Among the entries that follow, find every line with the word "Color" and list it.

***** Data listing

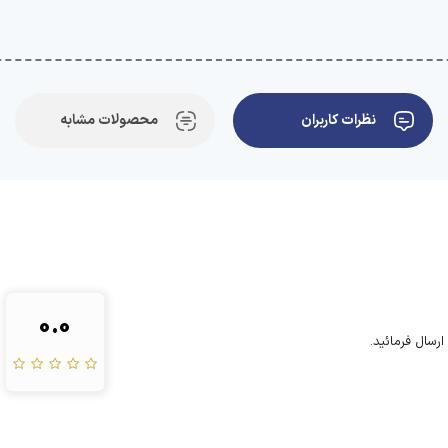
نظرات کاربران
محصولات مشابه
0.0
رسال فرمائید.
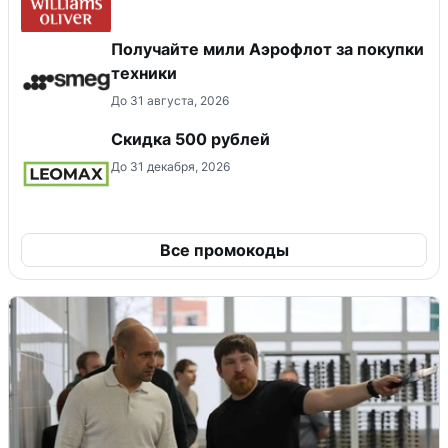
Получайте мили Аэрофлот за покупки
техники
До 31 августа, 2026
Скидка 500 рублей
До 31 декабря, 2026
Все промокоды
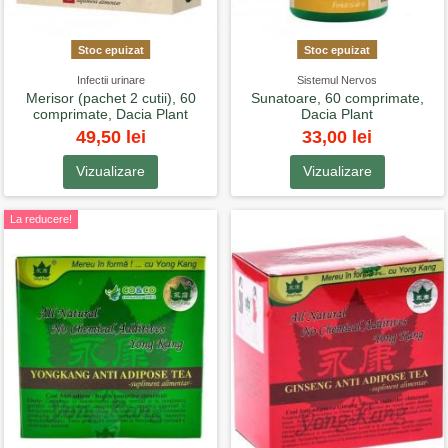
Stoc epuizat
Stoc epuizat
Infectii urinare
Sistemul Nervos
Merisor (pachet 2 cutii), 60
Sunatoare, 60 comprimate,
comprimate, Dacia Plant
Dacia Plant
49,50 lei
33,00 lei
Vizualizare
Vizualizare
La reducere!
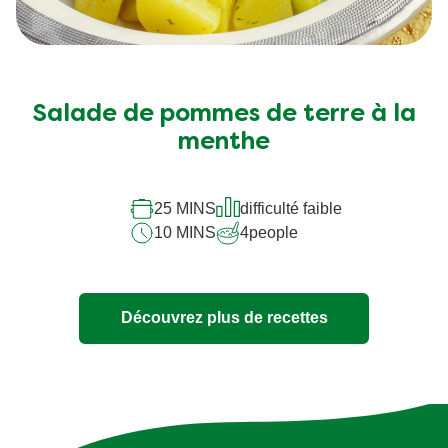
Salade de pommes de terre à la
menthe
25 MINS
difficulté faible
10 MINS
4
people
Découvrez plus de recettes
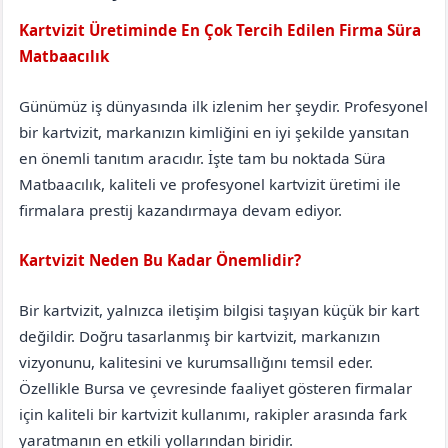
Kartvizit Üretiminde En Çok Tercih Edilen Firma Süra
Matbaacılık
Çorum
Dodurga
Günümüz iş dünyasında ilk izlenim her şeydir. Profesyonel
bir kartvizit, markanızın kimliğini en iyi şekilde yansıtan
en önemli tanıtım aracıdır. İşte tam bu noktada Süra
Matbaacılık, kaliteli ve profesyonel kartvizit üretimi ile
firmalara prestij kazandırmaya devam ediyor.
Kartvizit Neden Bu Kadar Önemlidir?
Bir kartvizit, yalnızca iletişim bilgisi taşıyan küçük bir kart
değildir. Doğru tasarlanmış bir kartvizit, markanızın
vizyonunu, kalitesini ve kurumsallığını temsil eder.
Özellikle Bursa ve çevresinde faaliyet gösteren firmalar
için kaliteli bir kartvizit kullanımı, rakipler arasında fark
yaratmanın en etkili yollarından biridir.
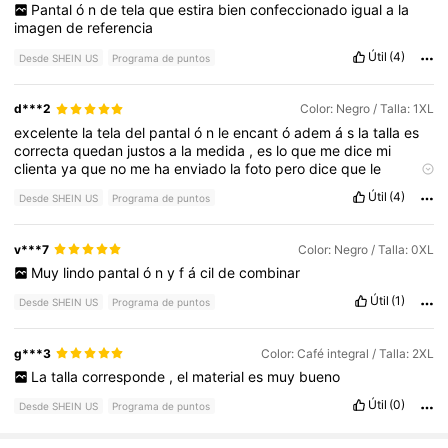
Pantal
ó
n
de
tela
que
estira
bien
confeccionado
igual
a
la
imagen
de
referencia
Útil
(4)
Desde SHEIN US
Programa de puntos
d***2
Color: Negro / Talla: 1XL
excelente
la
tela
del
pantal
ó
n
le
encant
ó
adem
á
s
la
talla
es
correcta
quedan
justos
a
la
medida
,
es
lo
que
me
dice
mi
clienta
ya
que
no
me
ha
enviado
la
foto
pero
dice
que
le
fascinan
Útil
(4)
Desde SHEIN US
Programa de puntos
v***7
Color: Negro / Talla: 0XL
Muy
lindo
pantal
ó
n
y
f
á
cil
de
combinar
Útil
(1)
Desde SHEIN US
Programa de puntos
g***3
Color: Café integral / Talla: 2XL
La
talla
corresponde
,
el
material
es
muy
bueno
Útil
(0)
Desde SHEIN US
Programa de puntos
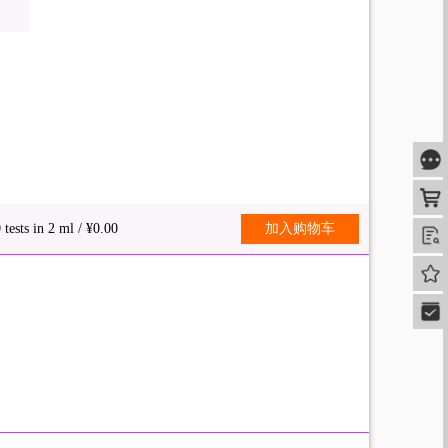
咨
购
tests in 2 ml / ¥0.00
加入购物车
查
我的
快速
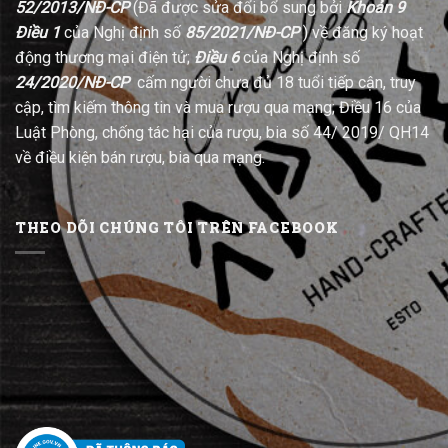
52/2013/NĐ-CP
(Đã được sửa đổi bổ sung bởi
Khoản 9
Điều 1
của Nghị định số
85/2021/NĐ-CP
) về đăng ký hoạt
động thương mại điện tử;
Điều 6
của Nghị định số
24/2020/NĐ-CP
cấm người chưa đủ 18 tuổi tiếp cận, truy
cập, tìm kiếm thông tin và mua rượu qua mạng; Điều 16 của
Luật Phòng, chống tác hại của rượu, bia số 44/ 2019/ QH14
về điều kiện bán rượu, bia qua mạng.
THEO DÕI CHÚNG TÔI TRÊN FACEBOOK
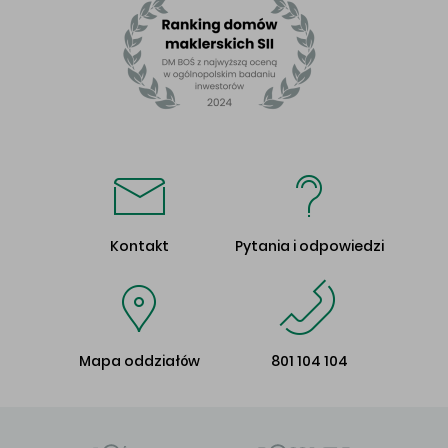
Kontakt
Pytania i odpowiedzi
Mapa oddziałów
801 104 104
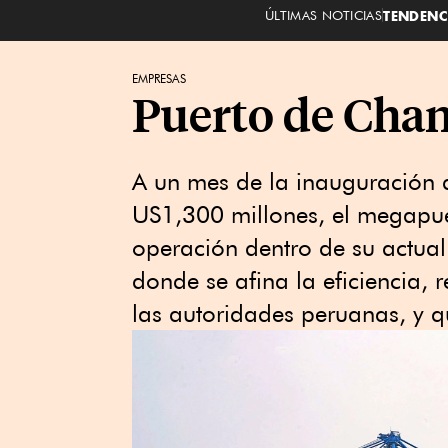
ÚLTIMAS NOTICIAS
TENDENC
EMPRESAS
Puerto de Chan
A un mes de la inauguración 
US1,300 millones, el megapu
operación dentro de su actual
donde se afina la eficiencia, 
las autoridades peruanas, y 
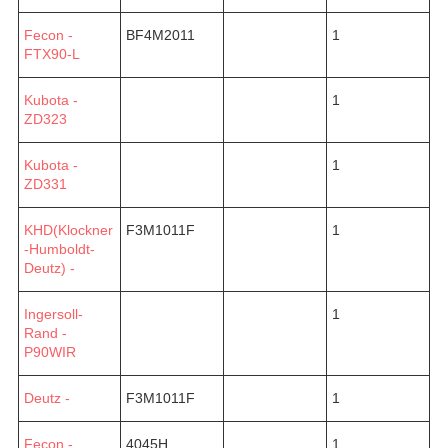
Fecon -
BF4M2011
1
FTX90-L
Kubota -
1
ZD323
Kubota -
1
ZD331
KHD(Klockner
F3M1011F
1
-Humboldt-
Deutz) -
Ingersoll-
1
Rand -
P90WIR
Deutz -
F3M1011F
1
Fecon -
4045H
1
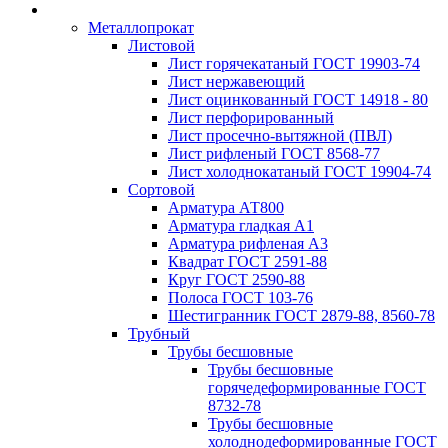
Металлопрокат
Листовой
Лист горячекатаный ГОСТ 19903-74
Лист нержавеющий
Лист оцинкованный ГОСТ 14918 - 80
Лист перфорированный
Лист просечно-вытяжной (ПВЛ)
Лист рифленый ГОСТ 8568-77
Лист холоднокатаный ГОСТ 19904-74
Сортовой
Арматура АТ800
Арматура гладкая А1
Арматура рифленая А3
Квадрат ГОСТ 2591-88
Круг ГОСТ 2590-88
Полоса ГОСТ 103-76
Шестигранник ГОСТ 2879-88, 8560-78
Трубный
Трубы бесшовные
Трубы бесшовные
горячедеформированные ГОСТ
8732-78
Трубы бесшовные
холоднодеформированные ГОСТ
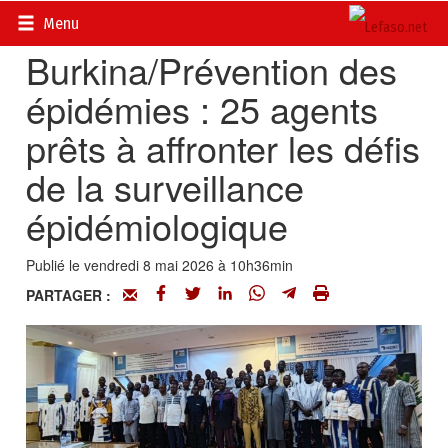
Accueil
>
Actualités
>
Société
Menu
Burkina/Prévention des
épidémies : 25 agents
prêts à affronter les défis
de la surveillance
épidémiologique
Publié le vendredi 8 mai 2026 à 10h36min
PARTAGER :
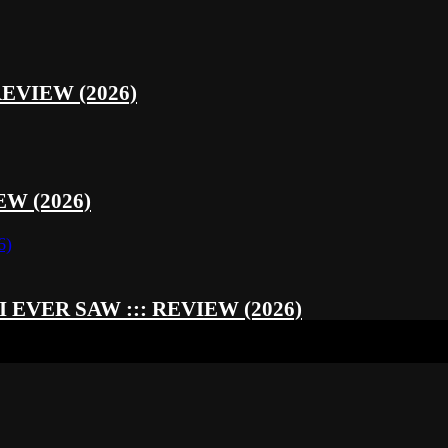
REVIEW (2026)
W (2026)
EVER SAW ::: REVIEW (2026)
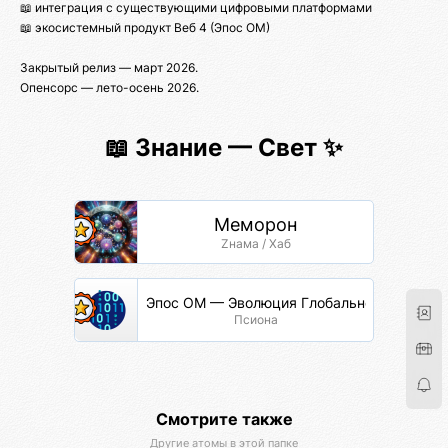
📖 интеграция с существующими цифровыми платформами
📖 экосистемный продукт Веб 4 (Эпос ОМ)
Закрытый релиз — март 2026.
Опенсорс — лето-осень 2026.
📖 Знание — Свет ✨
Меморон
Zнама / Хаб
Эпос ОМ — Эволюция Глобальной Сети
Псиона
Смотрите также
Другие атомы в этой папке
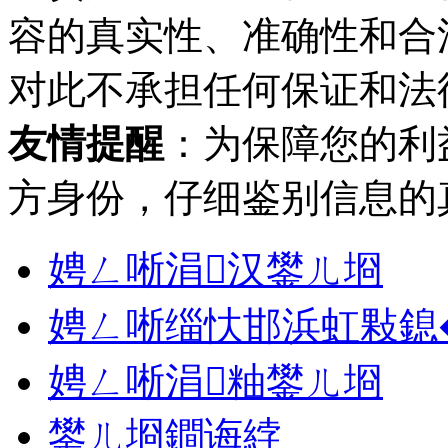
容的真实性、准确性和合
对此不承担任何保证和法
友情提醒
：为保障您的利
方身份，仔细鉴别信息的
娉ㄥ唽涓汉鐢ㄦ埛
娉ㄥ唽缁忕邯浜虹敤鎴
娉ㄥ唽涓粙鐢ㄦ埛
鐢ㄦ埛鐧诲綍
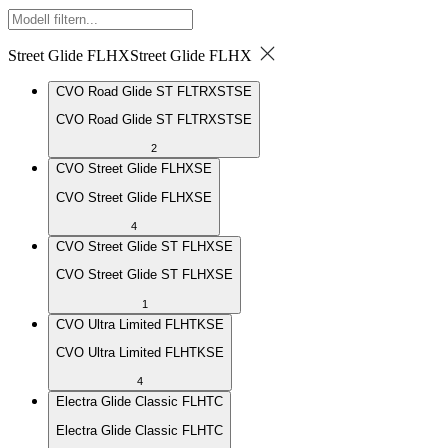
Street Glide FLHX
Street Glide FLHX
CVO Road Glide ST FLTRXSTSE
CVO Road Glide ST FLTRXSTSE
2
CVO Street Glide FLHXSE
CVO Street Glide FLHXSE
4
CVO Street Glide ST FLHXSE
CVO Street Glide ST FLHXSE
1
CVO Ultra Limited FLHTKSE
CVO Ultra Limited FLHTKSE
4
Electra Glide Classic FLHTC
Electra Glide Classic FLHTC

**********

#### Task solution:
Color: Negro / Talla: 1XL
Color: Negro / Talla: 0XL
Color: Café integral / Talla: 2XL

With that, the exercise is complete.